Une technologie inquiétante au service du récit
Dans son nouveau film, The Shrouds, le réalisateur David Cronenberg intègre un élément technologique inspiré des créations d’Elon Musk. Un véhicule Tesla est utilisé par l’antagoniste pour amener le protagoniste Karsh (incarné par Vincent Cassel) à un lieu mystérieux. Comme il l’affirme, « J’aime toujours ma Tesla », soulignant que son appréciation pour le véhicule n’est pas liée à son créateur.

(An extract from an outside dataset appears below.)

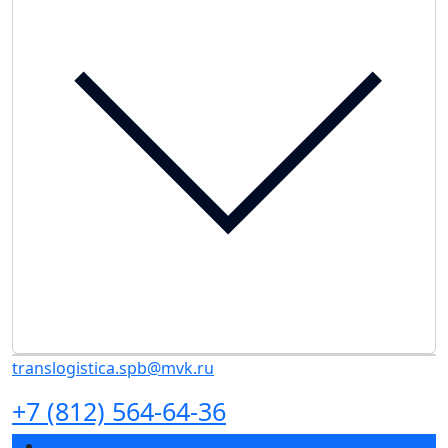
translogistica.spb@mvk.ru
+7 (812) 564-64-36
Спикеры 2026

Le film introduit une invention originale : les chandails funéraires, qui transmettent la décomposition des corps aux vivants afin de faciliter leur deuil. Karsh, propriétaire d’un cimetière utilisant cette technologie, se débat avec la perte de sa femme Becca (Diane Kruger), décédée d’un cancer. Les réminiscences autour de Becca et de sa sœur jumelle Terry (également jouée par Kruger) ajoutent une profondeur émotionnelle à l’intrigue.

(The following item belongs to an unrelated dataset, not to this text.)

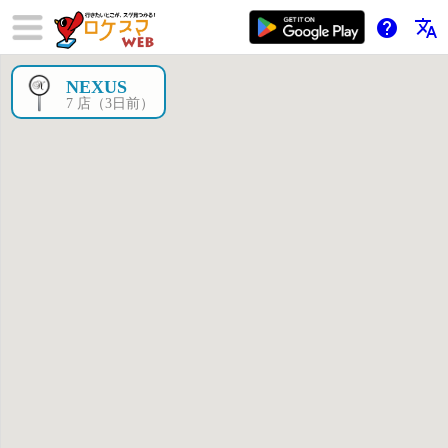
help
translate
NEXUS
×
7 店（3日前）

Un voyage à travers le chagrin
La réalisation de ce film a été pour Cronenberg un moyen de gérer son propre chagrin après la mort de sa femme Carolyn en 2017. Il explique : « Faire des films est ma façon de gérer le monde et d’en faire l’expérience ». Toutefois, il précise que The Shrouds ne doit pas être considéré comme une forme d’art-thérapie. Selon lui, « Ce film est juste sur mes réflexions concernant la condition humaine telle que je vis et vois ».
Âgé de 82 ans et vêtu simplement lors d’une interview en avril 2023, Cronenberg aborde les thèmes universels tels que la vie, la mort, l’amour et même les voitures Tesla avec ironie.
Réflexion sur la créativité face à la douleur
Cronenberg décrit comment il a abordé ses réactions face au décès dans un cadre fictif : « Avec le film The Shrouds, je dis simplement ‘J’ai eu cette expérience ; je mets cela sous une forme fictive’ ». Son processus créatif découle également du désir profond qu’il ressentait lorsqu’il devait faire ses adieux à sa femme : « Je voulais vraiment entrer dans le cercueil avec elle ».
Cette renaissance lui a permis non seulement d’explorer ses propres luttes mais aussi celles des autres personnages qu’il crée.
Péripéties personnelles entre cinéma et adaptation littéraire
Dans cet entretien riche en réflexions personnelles, il fait allusion aux défis financiers liés à cette industrie fluctuante où définir ce qu’est véritablement le succès devient complexe : « Vous n’avez aucune idée combien votre film a rapporté ou non… Lorsque vous faites encore appel à l’argent des autres pour faire vos projets ».
« La possibilité d’extinction existe » dit-il aussi pour rappeler combien certains classiques peuvent disparaître sans renouvellement ni restauration nécessaire.
Avec tous ces enjeux contemporains pesant sur lui ainsi que sur toute l’industrie cinématographique actuelle, Cronenberg reste déterminé à poursuivre sa passion malgré toutes les incertitudes : « Actuellement je réfléchis à adapter mon roman Consumed. C’est toujours un mystère ».
L’œuvre prend donc racine dans une dualité entre innovation artistique personnelle et défis collectifs auquel est confrontée toute création cinématographique aujourd’hui.